* Exercise aim
Every line from the one containing "se ressent surtout au niveau de l’assise très" to the end of the records below, written out word for word, is the whole answer.

—————

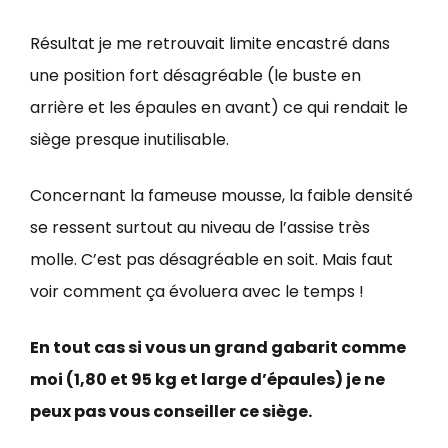
Résultat je me retrouvait limite encastré dans
une position fort désagréable (le buste en
arrière et les épaules en avant) ce qui rendait le
siège presque inutilisable.
Concernant la fameuse mousse, la faible densité
se ressent surtout au niveau de l’assise très
molle. C’est pas désagréable en soit. Mais faut
voir comment ça évoluera avec le temps !
En tout cas si vous un grand gabarit comme
moi (1,80 et 95 kg et large d’épaules) je ne
peux pas vous conseiller ce siège.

—————

* Solved exercise
se ressent surtout au niveau de l’assise très
molle. C’est pas désagréable en soit. Mais faut
voir comment ça évoluera avec le temps !
En tout cas si vous un grand gabarit comme
moi (1,80 et 95 kg et large d’épaules) je ne
peux pas vous conseiller ce siège.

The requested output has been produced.